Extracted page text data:

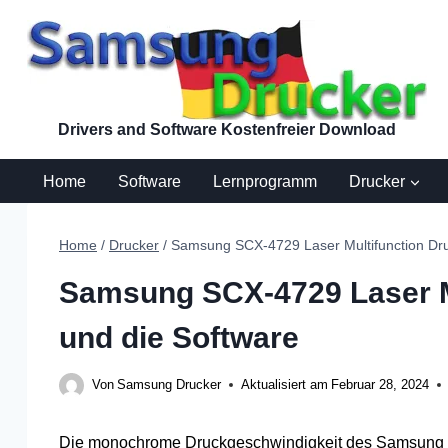
Zum
Inhalt
springen
Drivers and Software Kostenfreier Download
Home
Software
Lernprogramm
Drucker
Home
/
Drucker
/
Samsung SCX-4729 Laser Multifunction Dru
Samsung SCX-4729 Laser Mu
und die Software
Von
Samsung Drucker
Aktualisiert am
Februar 28, 2024
Die monochrome Druckgeschwindigkeit des Samsung SC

TASK: The records above must be printed exactly; the pictures stay out.

ANSWER SPACE:
Zum
Inhalt
springen
Drivers and Software Kostenfreier Download
Home
Software
Lernprogramm
Drucker
Home
/
Drucker
/
Samsung SCX-4729 Laser Multifunction Dru
Samsung SCX-4729 Laser Mu
und die Software
Von
Samsung Drucker
Aktualisiert am
Februar 28, 2024
Die monochrome Druckgeschwindigkeit des Samsung SC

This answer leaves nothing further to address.